According to the company, the 30 per cent decrease in core earnings reflects a combination of factors, including unfavourable insurance experience related to life insurance claims in 2025, whereas claims experience had been favourable in 2024. Manulife also points to lower expected investment earnings and the net impact of the 2024 updates to actuarial methods and assumptions.

During the February 12 conference call, several analysts asked questions regarding the unfavourable experience in the U.S. division. Manulife executives indicated that this reflected normal variability in life insurance and disability insurance claims.

In response to a follow-up question on the matter, President and CEO Philip Witherington, who took office in May 2025 following the departure of Roy Gori, specified that “the drivers of adverse experience that you’ve referenced are quite different lines of business. The short-term matter that we’ve discussed on this call, of some mortality variability, we do believe this is short-term variability.”

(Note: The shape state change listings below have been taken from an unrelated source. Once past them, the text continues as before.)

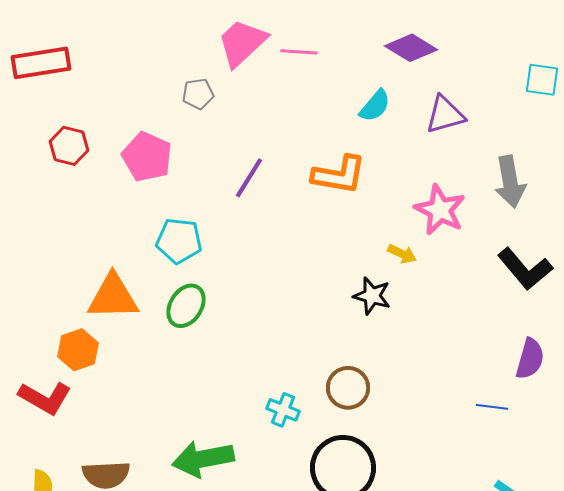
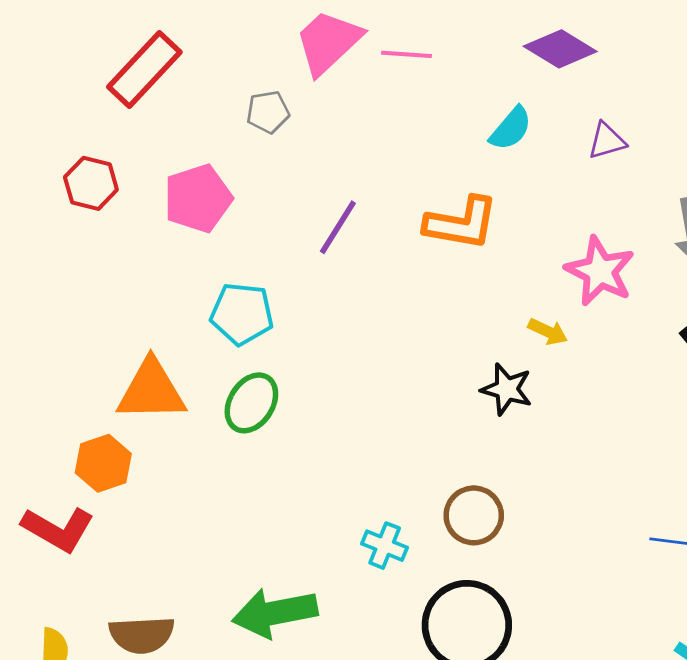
red rectangle: (41, 63) -> (144, 69), moved, turned -38
purple triangle: (445, 115) -> (607, 141), size x0.7
pink pentagon: (147, 157) -> (198, 198), turned 30

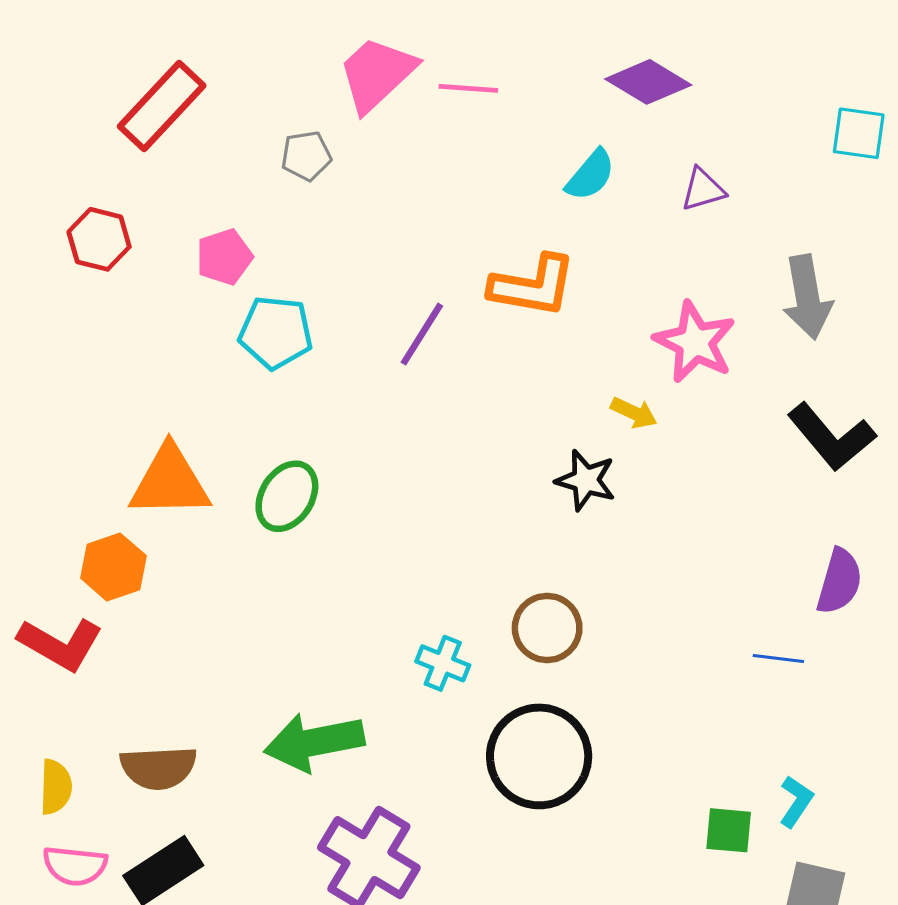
pink pentagon: (198, 198) -> (224, 257), size x0.7
purple line: (338, 227) -> (422, 334), moved
cyan pentagon: (242, 314) -> (276, 332), moved

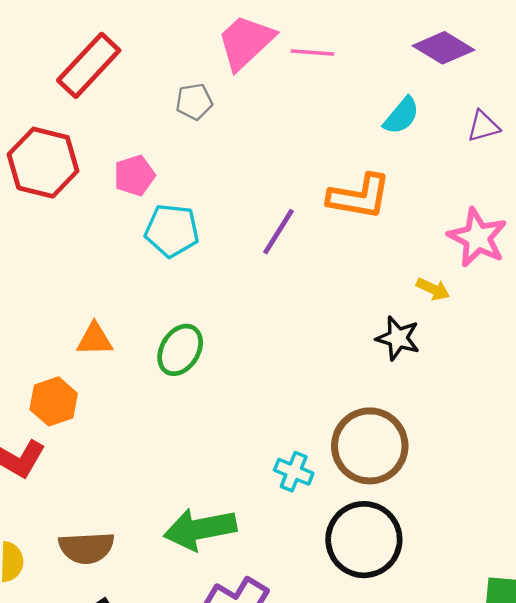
red hexagon: (99, 239) -> (43, 163), size x1.5
orange triangle: (170, 482) -> (95, 339), size x0.6
brown circle: (547, 628) -> (370, 446), size x1.5

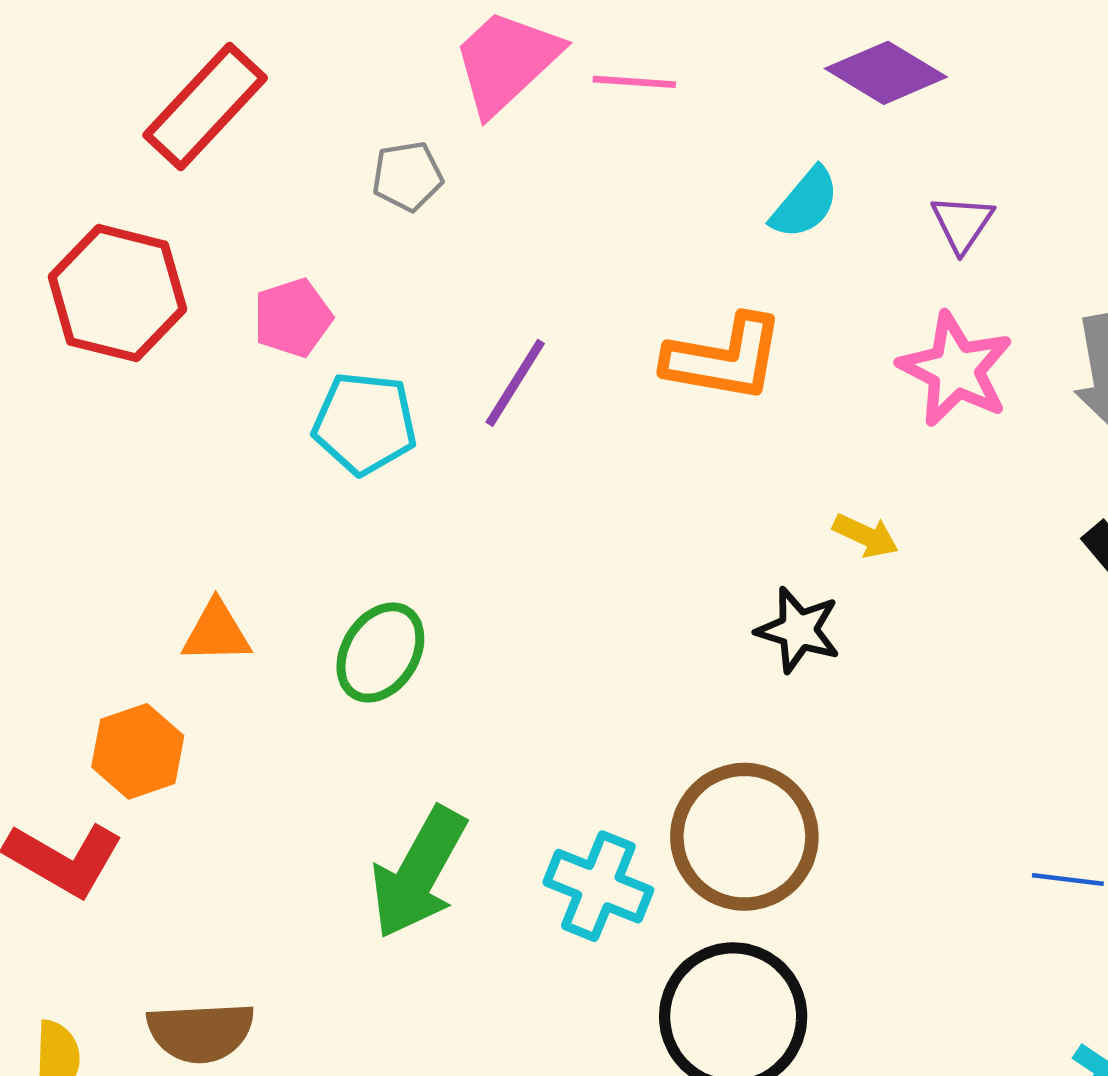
purple triangle: (483, 126) -> (962, 223), turned -40
purple line: (278, 232) -> (515, 383), moved
pink star: (477, 237) -> (956, 369), moved
cyan cross: (294, 472) -> (598, 886), size x1.4
green arrow: (200, 529) -> (419, 873), moved, turned -50

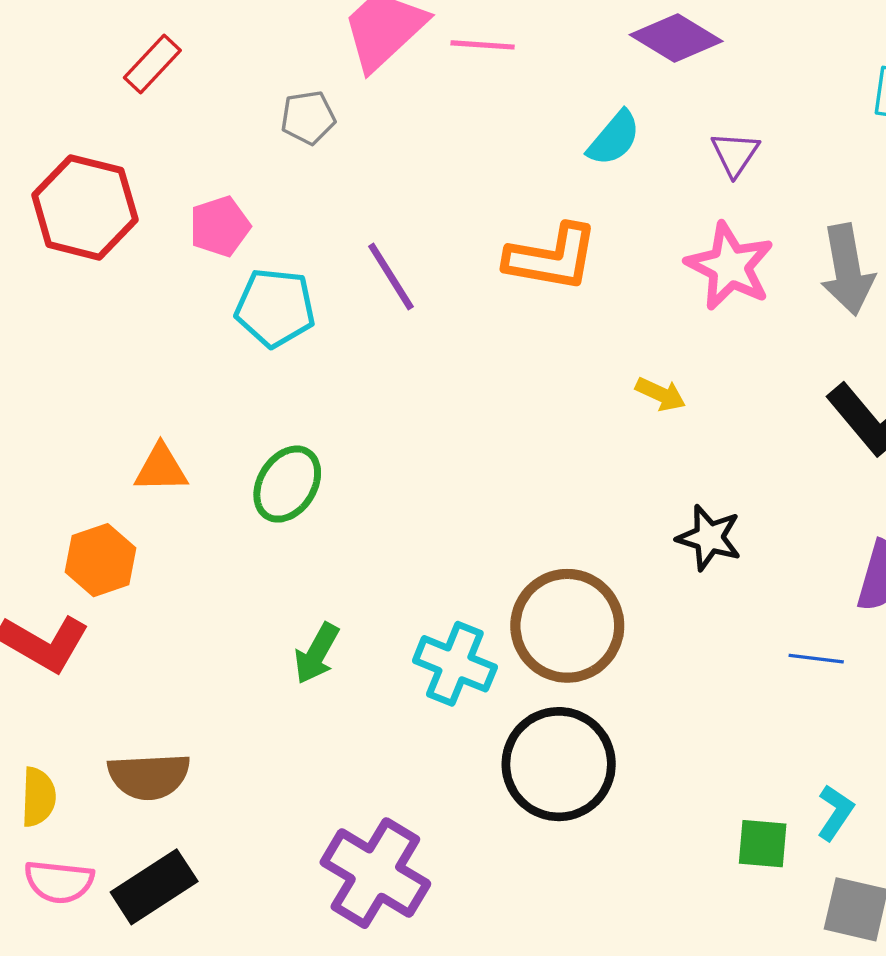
red rectangle: (205, 107) -> (152, 64), size x0.6
purple line: (515, 383) -> (391, 277), turned -64
black star: (798, 630) -> (709, 538), moved
green arrow: (419, 873) -> (317, 653), size x0.6

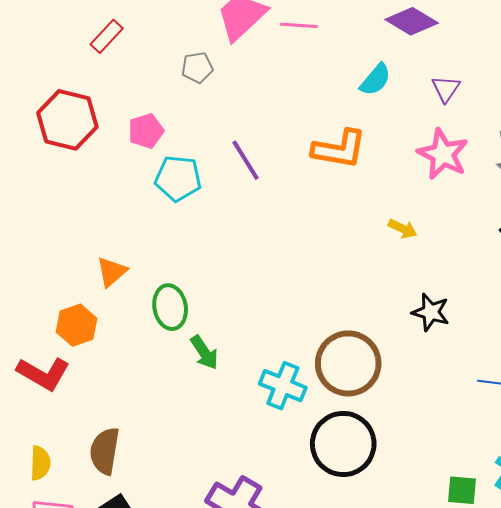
orange triangle: (161, 468) -> (112, 272), turned -40
green ellipse: (287, 484) -> (170, 307), moved, turned -42
green arrow: (317, 653) -> (204, 352), moved, turned -63
brown semicircle: (149, 776) -> (105, 451), turned 102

The company also reported 42 per cent growth in CSM from new business in its U.S. segment in 2025. It further notes that annualized premium equivalent (APE) sales increased 24 per cent, “reflecting broad-based demand for our suite of products.”

Asia

In Asia, net income attributed to shareholders reached $3 billion in 2025, compared with net income of $2.4 billion reported in 2024. This represents an increase of $617 million or 26 per cent over a 12-month period.

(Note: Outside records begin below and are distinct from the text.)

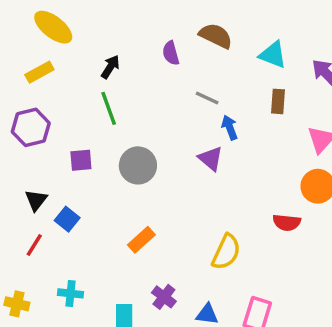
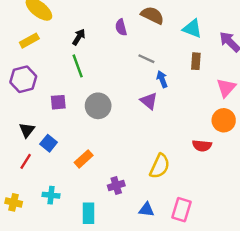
orange rectangle: (141, 240) -> (84, 159), moved
purple cross: (164, 297) -> (116, 185), moved, turned 35

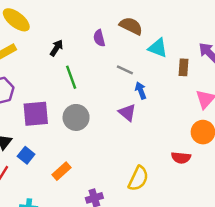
cyan triangle: (192, 29) -> (158, 48), moved
brown rectangle: (196, 61) -> (183, 67), moved
green line: (78, 66) -> (71, 77), moved
purple square: (58, 102) -> (36, 114), size x1.6

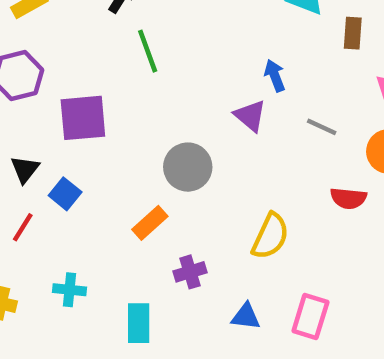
gray line: (125, 70) -> (322, 127), moved
gray circle: (76, 117) -> (188, 167), moved
orange rectangle: (61, 171) -> (150, 223), moved

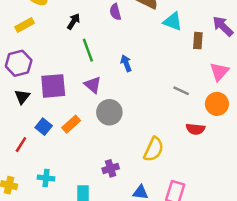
blue arrow: (275, 76) -> (126, 63), moved
purple triangle: (250, 116) -> (93, 85), moved
black triangle: (25, 169) -> (22, 97), moved
orange rectangle: (150, 223) -> (71, 124), moved

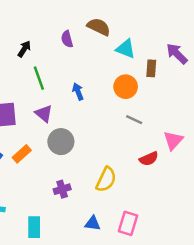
pink triangle: (219, 72) -> (173, 140), moved
orange circle: (217, 104) -> (126, 87), moved
red semicircle: (195, 129) -> (149, 159), turned -30
purple cross: (111, 168) -> (62, 189), moved

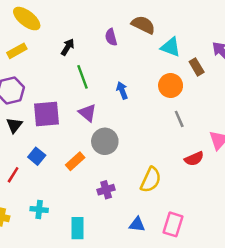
brown rectangle: (151, 68) -> (197, 67), turned -35
gray line: (134, 120) -> (179, 119), turned 42
orange rectangle: (22, 154) -> (75, 161), moved

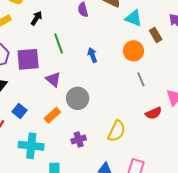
black arrow: (68, 47) -> (36, 18), moved
purple triangle: (87, 113) -> (53, 79), moved
purple square: (47, 114) -> (28, 59), moved
cyan cross: (39, 210) -> (31, 146), moved, size x1.6

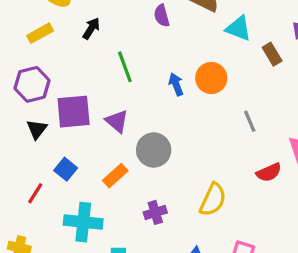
orange circle: (133, 51) -> (211, 78), moved
purple square: (28, 59) -> (74, 112), moved

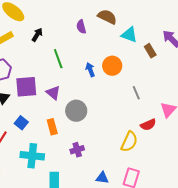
orange rectangle: (115, 176) -> (52, 127), turned -63
yellow semicircle: (213, 200) -> (129, 142), moved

Core earnings rose 18 per cent in 2025 compared with 2024, after adjusting for the impact of changes in foreign exchange rates. In Hong Kong, core earnings increased 26 per cent and 48 per cent in mainland China.

The company also highlights the creation of a 50-50 life insurance joint venture with Mahindra & Mahindra Limited to enter the Indian market.

Global Wealth and Asset Management

For the Global Wealth and Asset Management segment, net income attributed to shareholders amounted to $1.9 billion in fiscal 2025, compared with earnings of $1.6 billion reported in 2024. This represents an increase of $303 million or 19 per cent.

The improvement in core earnings, up 14 per cent on a constant exchange rate basis, is primarily attributable to higher net fee income related to assets under management and administration, Manulife states in its management’s discussion and analysis. The company also cites the acquisition of Comvest.

Sales

In 2025, annualized premium equivalent (APE) sales reached $9.74 billion. In 2024, APE sales totalled $8.4 B. This represents an increase of $1.3 billion or 16 per cent over 12 months.

Looking more closely by business unit, comparing 2025 sales with those of 2024, APE sales increased 36 per cent in Asia, which is the insurer’s largest market. Sales were also up 20 per cent in Canada and 11 per cent in the United States.

Insurance sales reached $8.7 billion in 2025. This represents an increase of 16 per cent compared with sales of $7.5 billion reported for fiscal 2024.

As at December 31, 2025, the Life Insurance Capital Adequacy Test (LICAT) ratio of The Manufacturers Life Insurance Company stood at 136 per cent, compared with 137 per cent a year earlier. Share buybacks, dividends, the acquisition of Comvest and new capital requirements for segregated funds, in effect since January 1, 2025, explain the decrease in the LICAT ratio, the company specifies in its management’s discussion and analysis.

Discussion with analysts

The discussion between financial analysts and the management team took place on February 12. Philip Witherington confirmed that the company will continue its normal course issuer bid.

In 2025, three per cent of outstanding shares were repurchased, and the program will continue in 2026 for 2.5 per cent of the outstanding share volume. These buybacks are an appropriate way to deploy excess capital, according to Witherington, and at 2.5 per cent, “it’s not something that constrains our ability to invest organically in our businesses, which is really important in the context of the refreshed strategy that we laid out three months ago,” he adds.

For his part, Senior Vice President and Chief Financial Officer Colin Simpson adds that the company continues to target a return on equity (ROE) of 18 per cent. “We live in a fluid environment, and we will use share buybacks not as the primary driver to get to the 18 per cent ROE, but as a lever to pull in order for us to get there,” he says.